Click-clack, click-clack! It’s a sound that many of us may have heard whenever our dogs walk or run across any surface that isn’t carpeted. If you have hardwood, your first thought might be, I hope he didn’t scratch my floors! But instead of worrying about that, maybe your first thought should be, is it time to clip my dog’s nails?
The answer is probably yes. For many dogs, when their claws are so long that you can hear them tap-tap-tapping across any hard surface in the house, it’s often a sign that their nails are too long. And when they’re left to grow, long nails can do more damage to your dog than they can to your floors.
If nails get too long, over time that can cause your dog’s paws to splay.
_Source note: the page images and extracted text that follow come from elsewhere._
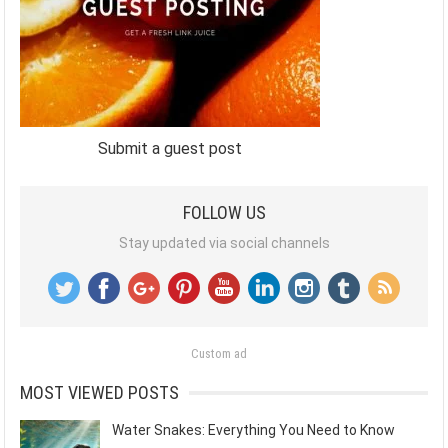
Submit a guest post
FOLLOW US
Stay updated via social channels
Custom ad
MOST VIEWED POSTS
Water Snakes: Everything You Need to Know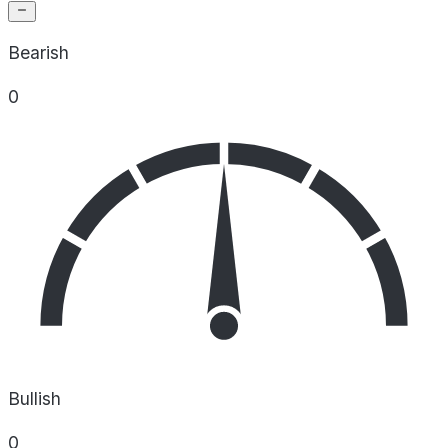
Bearish
0
Bullish
0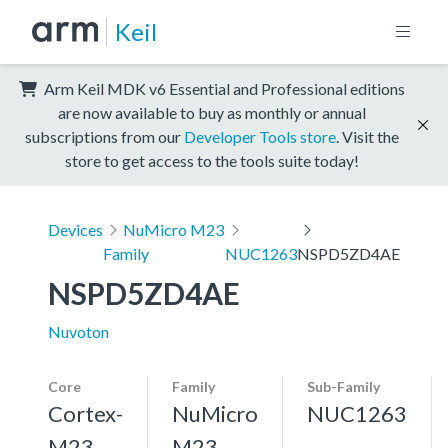
Keil
Arm Keil MDK v6 Essential and Professional editions
are now available to buy as monthly or annual
subscriptions from our
Developer Tools store
. Visit the
store to get access to the tools suite today!
Devices
NuMicro M23
Family
NUC1263
NSPD5ZD4AE
NSPD5ZD4AE
Nuvoton
Core
Family
Sub-Family
Cortex-
NuMicro
NUC1263
M23,
M23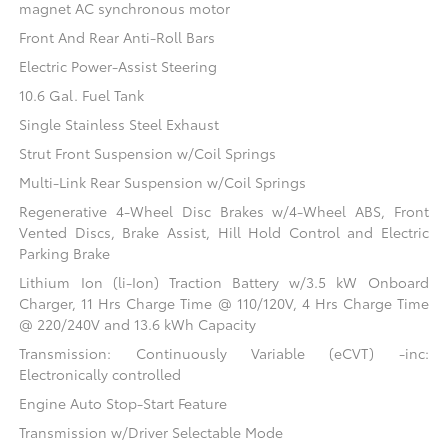
magnet AC synchronous motor
Front And Rear Anti-Roll Bars
Electric Power-Assist Steering
10.6 Gal. Fuel Tank
Single Stainless Steel Exhaust
Strut Front Suspension w/Coil Springs
Multi-Link Rear Suspension w/Coil Springs
Regenerative 4-Wheel Disc Brakes w/4-Wheel ABS, Front
Vented Discs, Brake Assist, Hill Hold Control and Electric
Parking Brake
Lithium Ion (li-Ion) Traction Battery w/3.5 kW Onboard
Charger, 11 Hrs Charge Time @ 110/120V, 4 Hrs Charge Time
@ 220/240V and 13.6 kWh Capacity
Transmission: Continuously Variable (eCVT) -inc:
Electronically controlled
Engine Auto Stop-Start Feature
Transmission w/Driver Selectable Mode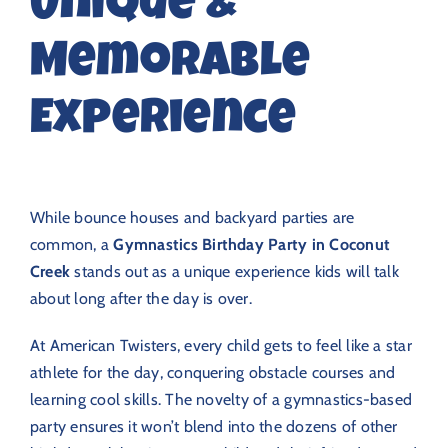
Unique &
Memorable
Experience
While bounce houses and backyard parties are
common, a
Gymnastics Birthday Party in Coconut
Creek
stands out as a unique experience kids will talk
about long after the day is over.
At American Twisters, every child gets to feel like a star
athlete for the day, conquering obstacle courses and
learning cool skills. The novelty of a gymnastics-based
party ensures it won’t blend into the dozens of other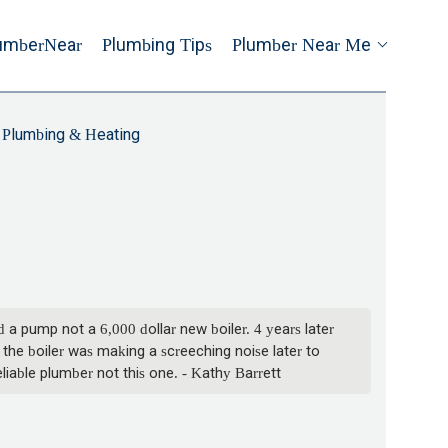
umberNear
Plumbing Tips
Plumber Near Me
 Plumbing & Heating
a pump not a 6,000 dollar new boiler. 4 years later
 the boiler was making a screeching noise later to
liable plumber not this one. - Kathy Barrett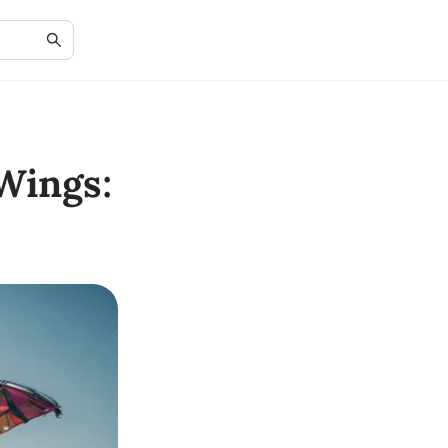
Wings: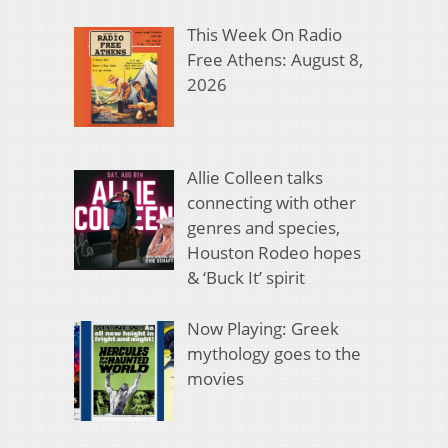
This Week On Radio
Free Athens: August 8,
2026
Allie Colleen talks
connecting with other
genres and species,
Houston Rodeo hopes
& ‘Buck It’ spirit
Now Playing: Greek
mythology goes to the
movies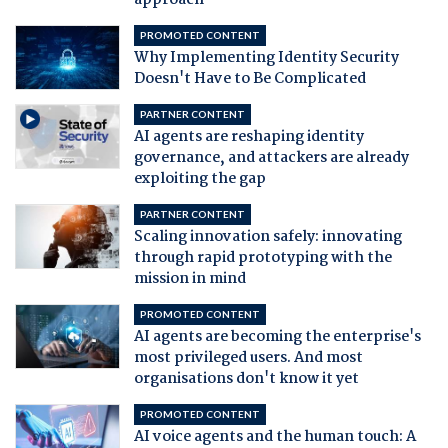
approach
PROMOTED CONTENT
Why Implementing Identity Security
Doesn't Have to Be Complicated
PARTNER CONTENT
AI agents are reshaping identity
governance, and attackers are already
exploiting the gap
PARTNER CONTENT
Scaling innovation safely: innovating
through rapid prototyping with the
mission in mind
PROMOTED CONTENT
AI agents are becoming the enterprise's
most privileged users. And most
organisations don't know it yet
PROMOTED CONTENT
AI voice agents and the human touch: A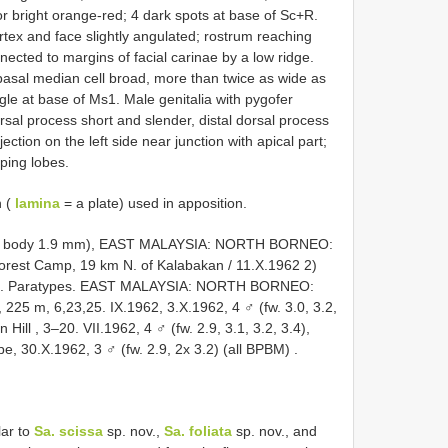
or bright orange-red; 4 dark spots at base of Sc+R.
ertex and face slightly angulated; rostrum reaching
ected to margins of facial carinae by a low ridge.
basal median cell broad, more than twice as wide as
gle at base of Ms1. Male genitalia with pygofer
rsal process short and slender, distal dorsal process
tion on the left side near junction with apical part;
ping lobes.
n (
lamina
= a plate) used in apposition.
mm, body 1.9 mm), EAST MALAYSIA: NORTH BORNEO:
est Camp, 19 km N. of Kalabakan / 11.X.1962 2)
.
Paratypes. EAST
MALAYSIA: NORTH BORNEO:
 225 m, 6,23,25. IX.1962, 3.X.1962, 4 ♂ (fw. 3.0, 3.2,
Hill , 3–20. VII.1962, 4 ♂ (fw. 2.9, 3.1, 3.2, 3.4),
e, 30.X.1962, 3 ♂ (fw. 2.9, 2x 3.2) (all BPBM)
.
lar to
Sa. scissa
sp. nov.,
Sa. foliata
sp. nov., and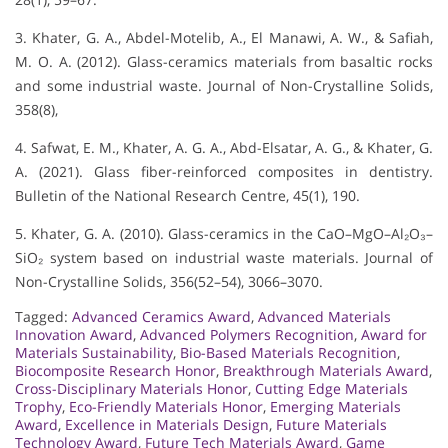
3. Khater, G. A., Abdel-Motelib, A., El Manawi, A. W., & Safiah,
M. O. A. (2012). Glass-ceramics materials from basaltic rocks
and some industrial waste. Journal of Non-Crystalline Solids,
358(8),
4. Safwat, E. M., Khater, A. G. A., Abd-Elsatar, A. G., & Khater, G.
A. (2021). Glass fiber-reinforced composites in dentistry.
Bulletin of the National Research Centre, 45(1), 190.
5. Khater, G. A. (2010). Glass-ceramics in the CaO–MgO–Al₂O₃–
SiO₂ system based on industrial waste materials. Journal of
Non-Crystalline Solids, 356(52–54), 3066–3070.
Tagged:
Advanced Ceramics Award
,
Advanced Materials
Innovation Award
,
Advanced Polymers Recognition
,
Award for
Materials Sustainability
,
Bio-Based Materials Recognition
,
Biocomposite Research Honor
,
Breakthrough Materials Award
,
Cross-Disciplinary Materials Honor
,
Cutting Edge Materials
Trophy
,
Eco-Friendly Materials Honor
,
Emerging Materials
Award
,
Excellence in Materials Design
,
Future Materials
Technology Award
,
Future Tech Materials Award
,
Game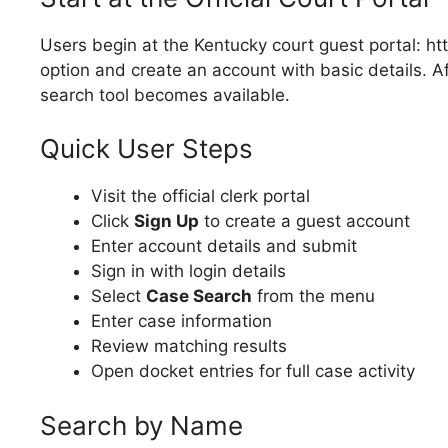
Users begin at the Kentucky court guest portal: ht
option and create an account with basic details. A
search tool becomes available.
Quick User Steps
Visit the official clerk portal
Click
Sign Up
to create a guest account
Enter account details and submit
Sign in with login details
Select
Case Search
from the menu
Enter case information
Review matching results
Open docket entries for full case activity
Search by Name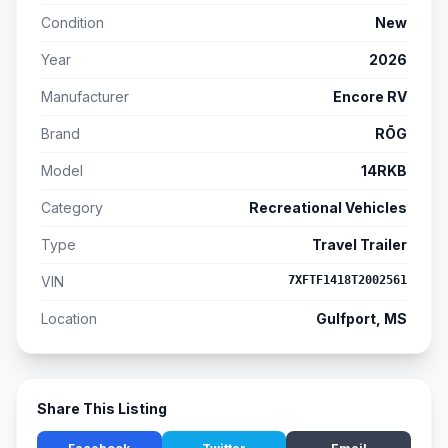
Condition
New
Year
2026
Manufacturer
Encore RV
Brand
RŌG
Model
14RKB
Category
Recreational Vehicles
Type
Travel Trailer
VIN
7XFTF1418T2002561
Location
Gulfport, MS
Share This Listing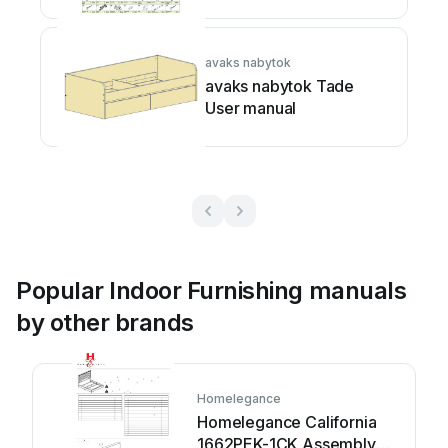
avaks nabytok
avaks nabytok Tade
User manual
Popular Indoor Furnishing manuals
by other brands
Homelegance
Homelegance California
1662PEK-1CK Assembly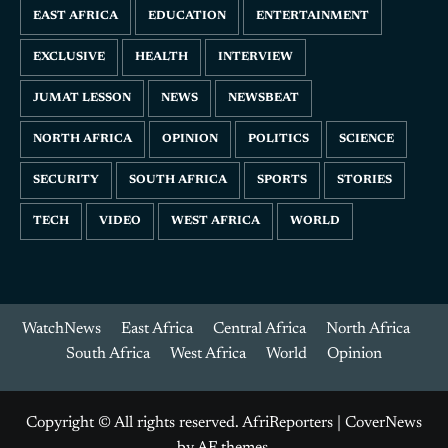
EAST AFRICA
EDUCATION
ENTERTAINMENT
EXCLUSIVE
HEALTH
INTERVIEW
JUMAT LESSON
NEWS
NEWSBEAT
NORTH AFRICA
OPINION
POLITICS
SCIENCE
SECURITY
SOUTH AFRICA
SPORTS
STORIES
TECH
VIDEO
WEST AFRICA
WORLD
WatchNews
East Africa
Central Africa
North Africa
South Africa
West Africa
World
Opinion
Copyright © All rights reserved. AfriReporters
|
CoverNews
by AF themes.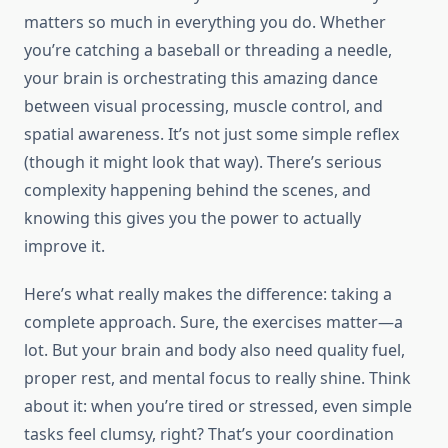
matters so much in everything you do. Whether
you’re catching a baseball or threading a needle,
your brain is orchestrating this amazing dance
between visual processing, muscle control, and
spatial awareness. It’s not just some simple reflex
(though it might look that way). There’s serious
complexity happening behind the scenes, and
knowing this gives you the power to actually
improve it.
Here’s what really makes the difference: taking a
complete approach. Sure, the exercises matter—a
lot. But your brain and body also need quality fuel,
proper rest, and mental focus to really shine. Think
about it: when you’re tired or stressed, even simple
tasks feel clumsy, right? That’s your coordination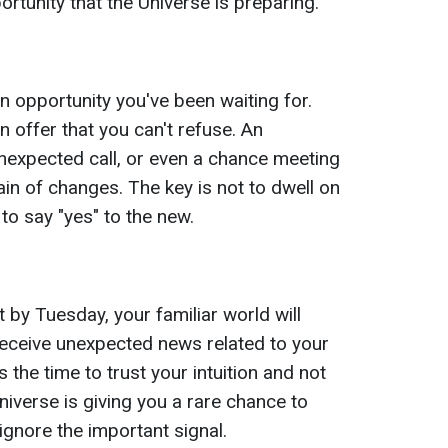
rtunity that the Universe is preparing.
 opportunity you've been waiting for.
n offer that you can't refuse. An
nexpected call, or even a chance meeting
ain of changes. The key is not to dwell on
 to say "yes" to the new.
 by Tuesday, your familiar world will
receive unexpected news related to your
s the time to trust your intuition and not
Universe is giving you a rare chance to
ignore the important signal.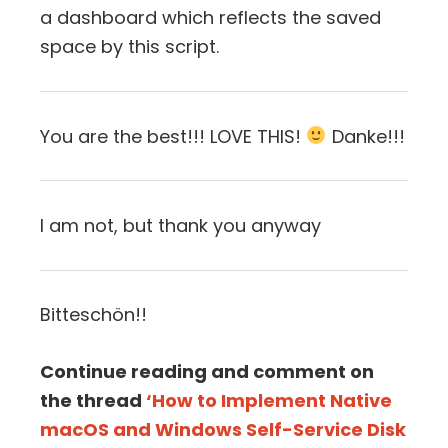
a dashboard which reflects the saved
space by this script.
You are the best!!! LOVE THIS!
Danke!!!
I am not, but thank you anyway
Bitteschön!!
Continue reading and comment on
the thread
‘How to Implement Native
macOS and Windows Self-Service Disk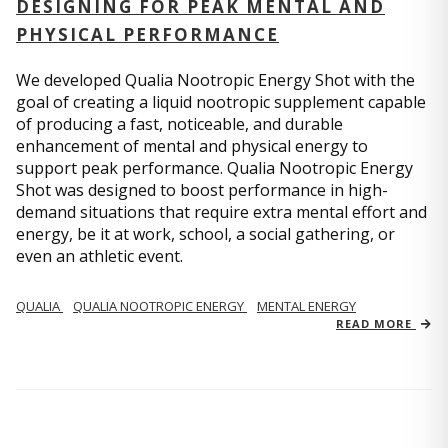
DESIGNING FOR PEAK MENTAL AND
PHYSICAL PERFORMANCE
We developed Qualia Nootropic Energy Shot with the
goal of creating a liquid nootropic supplement capable
of producing a fast, noticeable, and durable
enhancement of mental and physical energy to
support peak performance. Qualia Nootropic Energy
Shot was designed to boost performance in high-
demand situations that require extra mental effort and
energy, be it at work, school, a social gathering, or
even an athletic event.
QUALIA
QUALIA NOOTROPIC ENERGY
MENTAL ENERGY
READ MORE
They can also force your dog to change the way they stand, walk or run, causing discomfort with every step. Long term, overgrown nails can lead to arthritis and tendonitis in their feet, legs and back.
No one wants to put their dog through that kind of pain. And why should you, when the solution is simple? Regular trimming of their nails will help keep your dog pain-free and healthy. With the right tools and the right approach, you can do it yourself in your own home — and save those floors from unnecessary wear and tear at the same time.
First, you’ll need the right equipment, beginning with either nail clippers or grinders. Motorized grinders are not terribly expensive, but they do cost more than clippers, and not every dog will warm up to the buzzing sound or the sensation the grinder makes when you use it. But once you and your dog get used to it, a grinder can allow you to trim those nails back slowly and safely to a more manageable level.
Clippers, meanwhile, are cheaper and more commonly used. If you go slowly and carefully — always being sure not to clip too far and cause bleeding — nail clippers will work perfectly well on your dog.
Speaking of bleeding, it’s also handy to have styptic powder at the ready. This clotting agent can quickly and safely stop bleeding on any nicks you might accidentally inflict. You can find styptic powder for dogs online or at your local pet supply store.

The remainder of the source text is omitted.